> Work instructions
When a line of the material has the word "Heidstock" in it, copy that line.

> Given entries

○ ○ ○ ○ ○

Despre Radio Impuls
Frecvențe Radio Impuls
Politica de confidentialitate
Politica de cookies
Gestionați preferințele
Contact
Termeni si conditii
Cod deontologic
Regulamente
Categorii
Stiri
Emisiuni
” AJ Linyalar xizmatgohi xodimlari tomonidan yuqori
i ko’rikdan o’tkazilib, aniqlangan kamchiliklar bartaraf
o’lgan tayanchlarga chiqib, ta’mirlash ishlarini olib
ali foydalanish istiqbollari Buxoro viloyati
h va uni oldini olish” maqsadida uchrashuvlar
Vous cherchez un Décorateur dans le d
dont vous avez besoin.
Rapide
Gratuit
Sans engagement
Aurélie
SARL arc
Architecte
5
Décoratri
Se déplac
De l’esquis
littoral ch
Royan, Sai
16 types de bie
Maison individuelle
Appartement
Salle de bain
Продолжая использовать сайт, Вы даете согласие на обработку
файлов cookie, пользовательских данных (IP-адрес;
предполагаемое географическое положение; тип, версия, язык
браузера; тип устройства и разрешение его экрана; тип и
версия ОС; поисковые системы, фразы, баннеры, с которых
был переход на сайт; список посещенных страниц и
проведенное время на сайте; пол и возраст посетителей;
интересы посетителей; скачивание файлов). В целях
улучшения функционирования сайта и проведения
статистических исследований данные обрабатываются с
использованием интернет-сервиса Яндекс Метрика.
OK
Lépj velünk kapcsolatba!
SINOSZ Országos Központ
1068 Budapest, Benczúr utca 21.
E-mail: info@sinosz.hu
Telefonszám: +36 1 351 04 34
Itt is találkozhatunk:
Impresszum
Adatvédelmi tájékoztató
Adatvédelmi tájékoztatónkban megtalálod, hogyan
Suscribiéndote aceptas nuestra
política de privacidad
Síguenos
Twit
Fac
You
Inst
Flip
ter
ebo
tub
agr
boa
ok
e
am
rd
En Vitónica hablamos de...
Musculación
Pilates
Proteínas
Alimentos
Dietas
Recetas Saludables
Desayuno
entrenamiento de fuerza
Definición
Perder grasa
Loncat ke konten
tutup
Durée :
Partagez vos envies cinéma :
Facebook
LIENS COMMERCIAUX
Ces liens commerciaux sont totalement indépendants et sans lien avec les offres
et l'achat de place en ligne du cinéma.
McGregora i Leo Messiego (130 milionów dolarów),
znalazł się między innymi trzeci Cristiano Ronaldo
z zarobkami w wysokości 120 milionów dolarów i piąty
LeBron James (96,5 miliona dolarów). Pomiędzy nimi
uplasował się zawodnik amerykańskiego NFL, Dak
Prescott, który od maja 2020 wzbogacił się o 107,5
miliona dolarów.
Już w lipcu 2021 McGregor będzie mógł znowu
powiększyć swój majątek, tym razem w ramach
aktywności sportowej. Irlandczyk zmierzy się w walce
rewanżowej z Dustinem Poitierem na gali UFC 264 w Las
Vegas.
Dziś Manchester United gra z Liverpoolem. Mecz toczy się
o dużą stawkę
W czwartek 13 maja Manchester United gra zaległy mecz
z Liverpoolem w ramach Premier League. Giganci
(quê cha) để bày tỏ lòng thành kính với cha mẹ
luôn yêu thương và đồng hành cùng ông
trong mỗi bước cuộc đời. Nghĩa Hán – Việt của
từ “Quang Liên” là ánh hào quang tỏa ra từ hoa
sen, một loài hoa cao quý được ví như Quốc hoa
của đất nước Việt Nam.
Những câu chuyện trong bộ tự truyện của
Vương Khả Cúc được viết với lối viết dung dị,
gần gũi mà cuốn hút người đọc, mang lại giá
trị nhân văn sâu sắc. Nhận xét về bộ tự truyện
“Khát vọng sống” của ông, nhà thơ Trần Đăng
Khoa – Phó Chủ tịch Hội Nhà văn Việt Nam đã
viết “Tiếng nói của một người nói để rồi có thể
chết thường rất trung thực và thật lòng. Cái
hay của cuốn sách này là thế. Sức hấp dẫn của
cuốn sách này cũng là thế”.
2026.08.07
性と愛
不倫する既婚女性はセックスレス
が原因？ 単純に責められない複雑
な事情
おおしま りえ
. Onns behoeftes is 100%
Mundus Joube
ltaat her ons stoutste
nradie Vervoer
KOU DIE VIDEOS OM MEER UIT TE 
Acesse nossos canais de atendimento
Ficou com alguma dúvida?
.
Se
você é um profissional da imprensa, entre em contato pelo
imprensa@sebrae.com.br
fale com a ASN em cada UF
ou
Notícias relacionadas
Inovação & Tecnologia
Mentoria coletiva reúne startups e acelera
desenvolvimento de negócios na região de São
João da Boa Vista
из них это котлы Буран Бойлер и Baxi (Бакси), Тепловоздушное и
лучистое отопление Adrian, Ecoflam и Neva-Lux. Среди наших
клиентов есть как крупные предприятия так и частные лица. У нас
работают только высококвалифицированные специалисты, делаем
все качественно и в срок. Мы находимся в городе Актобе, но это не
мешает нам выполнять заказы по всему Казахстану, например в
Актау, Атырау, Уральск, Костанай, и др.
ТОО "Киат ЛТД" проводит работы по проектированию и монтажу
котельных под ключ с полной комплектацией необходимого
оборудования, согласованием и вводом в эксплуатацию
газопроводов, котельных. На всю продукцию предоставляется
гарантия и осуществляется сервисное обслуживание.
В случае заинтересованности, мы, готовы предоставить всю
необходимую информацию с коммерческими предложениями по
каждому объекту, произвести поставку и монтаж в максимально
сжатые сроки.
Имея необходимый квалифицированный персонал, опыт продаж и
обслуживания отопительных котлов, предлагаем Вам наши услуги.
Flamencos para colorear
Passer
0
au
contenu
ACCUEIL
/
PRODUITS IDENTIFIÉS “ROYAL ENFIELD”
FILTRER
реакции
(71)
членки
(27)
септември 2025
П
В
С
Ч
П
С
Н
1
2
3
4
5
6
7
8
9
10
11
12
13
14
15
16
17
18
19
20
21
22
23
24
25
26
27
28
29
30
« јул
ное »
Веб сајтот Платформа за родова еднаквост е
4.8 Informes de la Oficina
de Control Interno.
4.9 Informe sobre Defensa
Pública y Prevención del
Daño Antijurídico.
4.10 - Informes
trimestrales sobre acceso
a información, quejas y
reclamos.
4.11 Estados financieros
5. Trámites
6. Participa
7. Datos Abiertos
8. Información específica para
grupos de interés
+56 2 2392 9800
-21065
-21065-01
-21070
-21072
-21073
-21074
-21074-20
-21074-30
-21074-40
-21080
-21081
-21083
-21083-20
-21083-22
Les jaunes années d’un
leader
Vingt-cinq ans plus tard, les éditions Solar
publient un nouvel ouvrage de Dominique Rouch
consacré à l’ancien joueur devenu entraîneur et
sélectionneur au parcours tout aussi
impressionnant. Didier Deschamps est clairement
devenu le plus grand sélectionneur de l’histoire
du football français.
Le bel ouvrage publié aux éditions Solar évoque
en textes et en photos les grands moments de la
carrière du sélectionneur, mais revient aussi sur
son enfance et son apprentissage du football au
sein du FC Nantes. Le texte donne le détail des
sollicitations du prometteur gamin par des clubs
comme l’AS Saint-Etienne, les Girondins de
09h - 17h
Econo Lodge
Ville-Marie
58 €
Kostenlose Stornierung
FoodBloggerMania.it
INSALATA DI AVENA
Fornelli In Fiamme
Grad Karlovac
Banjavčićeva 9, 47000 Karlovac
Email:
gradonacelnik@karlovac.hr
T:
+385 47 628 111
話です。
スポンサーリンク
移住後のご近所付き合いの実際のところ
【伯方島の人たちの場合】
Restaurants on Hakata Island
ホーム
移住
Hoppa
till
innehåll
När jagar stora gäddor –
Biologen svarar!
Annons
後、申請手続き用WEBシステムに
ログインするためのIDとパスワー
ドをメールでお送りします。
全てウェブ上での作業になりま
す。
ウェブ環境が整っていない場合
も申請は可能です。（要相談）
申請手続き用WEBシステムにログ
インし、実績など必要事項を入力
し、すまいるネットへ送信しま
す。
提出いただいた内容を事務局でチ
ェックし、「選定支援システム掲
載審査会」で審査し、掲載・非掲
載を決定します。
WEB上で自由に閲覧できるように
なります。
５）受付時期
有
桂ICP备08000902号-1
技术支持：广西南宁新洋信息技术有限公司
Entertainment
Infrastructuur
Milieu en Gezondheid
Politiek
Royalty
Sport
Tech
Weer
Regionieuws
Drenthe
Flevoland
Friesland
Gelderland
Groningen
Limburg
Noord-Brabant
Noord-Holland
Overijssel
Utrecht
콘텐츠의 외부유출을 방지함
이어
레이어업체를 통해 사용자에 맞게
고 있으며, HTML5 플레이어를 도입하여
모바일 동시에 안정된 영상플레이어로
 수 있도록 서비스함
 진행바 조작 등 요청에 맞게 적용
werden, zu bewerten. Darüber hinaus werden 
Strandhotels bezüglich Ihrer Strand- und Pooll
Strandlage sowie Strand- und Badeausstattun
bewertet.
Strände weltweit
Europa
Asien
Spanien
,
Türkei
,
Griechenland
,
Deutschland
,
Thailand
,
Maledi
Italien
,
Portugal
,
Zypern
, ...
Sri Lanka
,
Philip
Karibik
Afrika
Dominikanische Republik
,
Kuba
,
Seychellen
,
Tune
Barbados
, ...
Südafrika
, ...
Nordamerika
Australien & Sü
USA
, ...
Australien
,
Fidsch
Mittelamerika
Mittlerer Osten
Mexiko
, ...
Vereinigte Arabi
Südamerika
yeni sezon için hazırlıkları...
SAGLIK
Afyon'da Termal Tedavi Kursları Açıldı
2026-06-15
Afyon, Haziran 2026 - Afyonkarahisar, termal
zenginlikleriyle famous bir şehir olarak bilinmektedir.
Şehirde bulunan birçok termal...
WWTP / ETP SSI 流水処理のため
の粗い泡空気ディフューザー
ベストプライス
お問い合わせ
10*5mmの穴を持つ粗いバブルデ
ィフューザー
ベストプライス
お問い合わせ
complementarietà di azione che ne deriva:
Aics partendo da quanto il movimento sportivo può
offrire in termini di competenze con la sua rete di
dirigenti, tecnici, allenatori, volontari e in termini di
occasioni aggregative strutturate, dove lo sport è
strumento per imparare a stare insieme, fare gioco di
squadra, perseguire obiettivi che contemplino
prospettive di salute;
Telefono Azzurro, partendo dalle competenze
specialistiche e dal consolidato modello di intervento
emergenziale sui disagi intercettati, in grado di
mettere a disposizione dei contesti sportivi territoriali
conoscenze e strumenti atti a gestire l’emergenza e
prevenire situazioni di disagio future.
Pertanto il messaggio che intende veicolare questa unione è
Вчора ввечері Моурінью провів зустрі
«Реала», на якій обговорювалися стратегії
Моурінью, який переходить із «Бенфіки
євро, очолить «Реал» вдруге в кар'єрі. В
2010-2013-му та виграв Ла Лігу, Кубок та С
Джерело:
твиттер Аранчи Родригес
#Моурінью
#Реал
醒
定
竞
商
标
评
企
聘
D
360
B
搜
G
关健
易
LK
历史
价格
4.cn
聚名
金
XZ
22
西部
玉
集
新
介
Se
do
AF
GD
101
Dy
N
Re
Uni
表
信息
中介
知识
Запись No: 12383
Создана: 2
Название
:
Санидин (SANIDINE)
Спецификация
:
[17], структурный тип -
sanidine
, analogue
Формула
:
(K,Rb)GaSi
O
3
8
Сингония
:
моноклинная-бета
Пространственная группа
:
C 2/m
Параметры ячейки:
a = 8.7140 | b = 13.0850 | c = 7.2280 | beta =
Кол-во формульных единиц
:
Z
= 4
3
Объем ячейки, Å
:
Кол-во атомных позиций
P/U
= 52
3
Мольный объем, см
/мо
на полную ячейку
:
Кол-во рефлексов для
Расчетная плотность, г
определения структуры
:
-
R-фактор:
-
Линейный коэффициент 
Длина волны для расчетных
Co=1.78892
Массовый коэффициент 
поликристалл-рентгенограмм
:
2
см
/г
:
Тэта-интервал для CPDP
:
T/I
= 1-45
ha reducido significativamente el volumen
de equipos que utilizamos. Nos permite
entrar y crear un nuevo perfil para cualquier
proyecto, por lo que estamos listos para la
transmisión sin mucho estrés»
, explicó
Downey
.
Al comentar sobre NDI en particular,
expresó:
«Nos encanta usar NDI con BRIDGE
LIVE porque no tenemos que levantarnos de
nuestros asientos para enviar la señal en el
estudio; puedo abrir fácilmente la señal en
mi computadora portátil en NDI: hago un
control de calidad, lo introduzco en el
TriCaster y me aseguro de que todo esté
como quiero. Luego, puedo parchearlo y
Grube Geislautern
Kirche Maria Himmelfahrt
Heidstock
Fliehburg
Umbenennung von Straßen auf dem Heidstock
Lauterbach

○ ○ ○ ○ ○

> Finished exercise
Heidstock
Umbenennung von Straßen auf dem Heidstock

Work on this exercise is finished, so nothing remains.